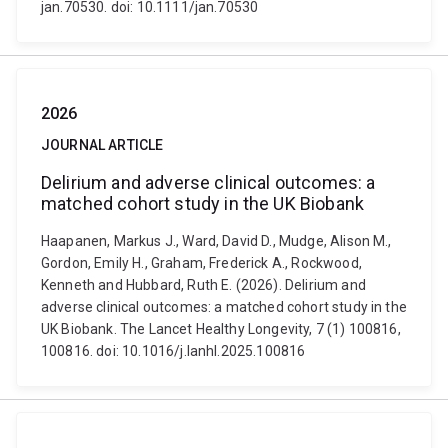
jan.70530. doi: 10.1111/jan.70530
2026
JOURNAL ARTICLE
Delirium and adverse clinical outcomes: a
matched cohort study in the UK Biobank
Haapanen, Markus J., Ward, David D., Mudge, Alison M.,
Gordon, Emily H., Graham, Frederick A., Rockwood,
Kenneth and Hubbard, Ruth E. (2026). Delirium and
adverse clinical outcomes: a matched cohort study in the
UK Biobank. The Lancet Healthy Longevity, 7 (1) 100816,
100816. doi: 10.1016/j.lanhl.2025.100816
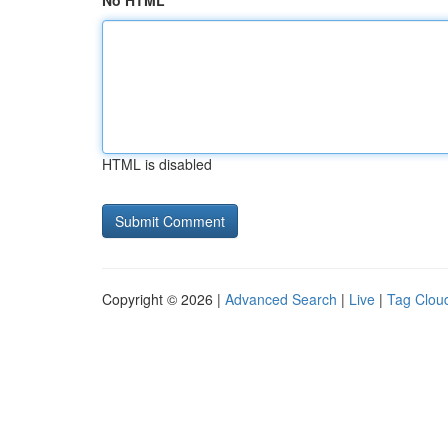
No HTML
HTML is disabled
Copyright © 2026 |
Advanced Search
|
Live
|
Tag Clou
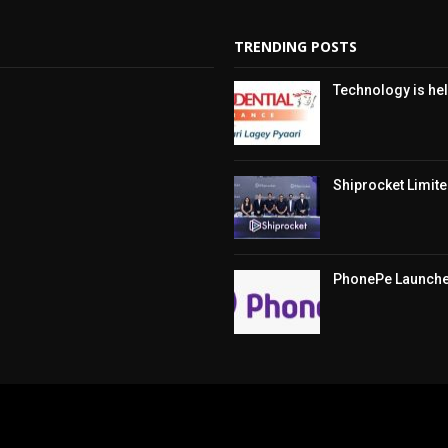
TRENDING POSTS
Technology is hel
Shiprocket Limited
PhonePe Launches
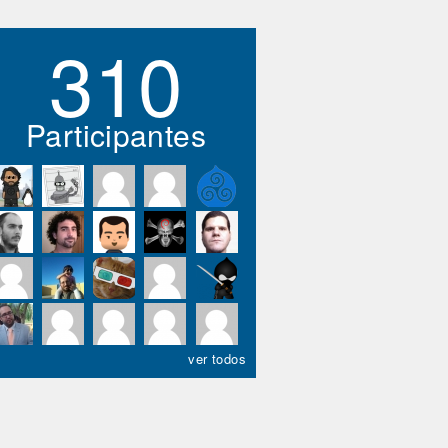
310
Participantes
ver todos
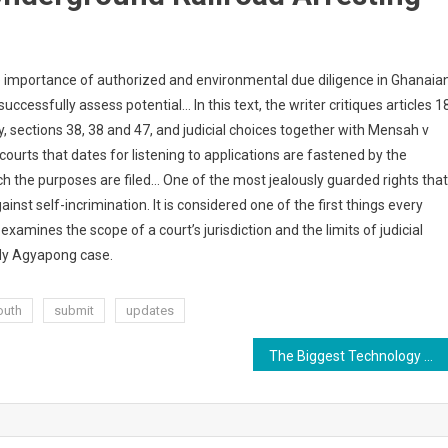
the importance of authorized and environmental due diligence in Ghanaia
ccessfully assess potential… In this text, the writer critiques articles 1
ly, sections 38, 38 and 47, and judicial choices together with Mensah v
courts that dates for listening to applications are fastened by the
ich the purposes are filed… One of the most jealously guarded rights that
inst self-incrimination. It is considered one of the first things every
mines the scope of a court’s jurisdiction and the limits of judicial
dy Agyapong case.
outh
submit
updates
The Biggest Technology Developments Within The Subsequent 10 Years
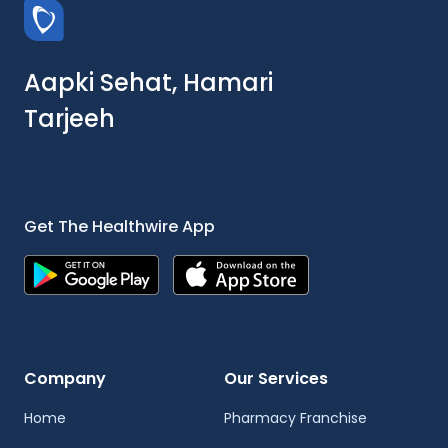
Aapki Sehat, Hamari
Tarjeeh
Get The Healthwire App
Company
Our Services
Home
Pharmacy Franchise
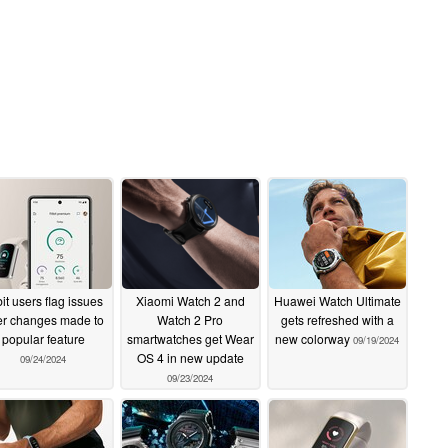
bit users flag issues
Xiaomi Watch 2 and
Huawei Watch Ultimate
er changes made to
Watch 2 Pro
gets refreshed with a
popular feature
smartwatches get Wear
new colorway
09/19/2024
OS 4 in new update
09/24/2024
09/23/2024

+--

◆ Instructions for the task ◆
Type the records out again in full, exactly, with each picture omitted.

◆ Solution ◆
jan.70530. doi: 10.1111/jan.70530
2026
JOURNAL ARTICLE
Delirium and adverse clinical outcomes: a
matched cohort study in the UK Biobank
Haapanen, Markus J., Ward, David D., Mudge, Alison M.,
Gordon, Emily H., Graham, Frederick A., Rockwood,
Kenneth and Hubbard, Ruth E. (2026). Delirium and
adverse clinical outcomes: a matched cohort study in the
UK Biobank. The Lancet Healthy Longevity, 7 (1) 100816,
100816. doi: 10.1016/j.lanhl.2025.100816
No HTML
HTML is disabled
Copyright © 2026 |
Advanced Search
|
Live
|
Tag Clou
TRENDING POSTS
Technology is hel
Shiprocket Limited
PhonePe Launches
310
Participantes
ver todos
the importance of authorized and environmental due diligence in Ghanaia
ccessfully assess potential… In this text, the writer critiques articles 1
ly, sections 38, 38 and 47, and judicial choices together with Mensah v
courts that dates for listening to applications are fastened by the
ich the purposes are filed… One of the most jealously guarded rights that
inst self-incrimination. It is considered one of the first things every
mines the scope of a court’s jurisdiction and the limits of judicial
dy Agyapong case.
outh
submit
updates
The Biggest Technology Developments Within The Subsequent 10 Years
Aapki Sehat, Hamari
Tarjeeh
Get The Healthwire App
Company
Our Services
Home
Pharmacy Franchise
bit users flag issues
Xiaomi Watch 2 and
Huawei Watch Ultimate
er changes made to
Watch 2 Pro
gets refreshed with a
popular feature
smartwatches get Wear
new colorway
09/19/2024
OS 4 in new update
09/24/2024
09/23/2024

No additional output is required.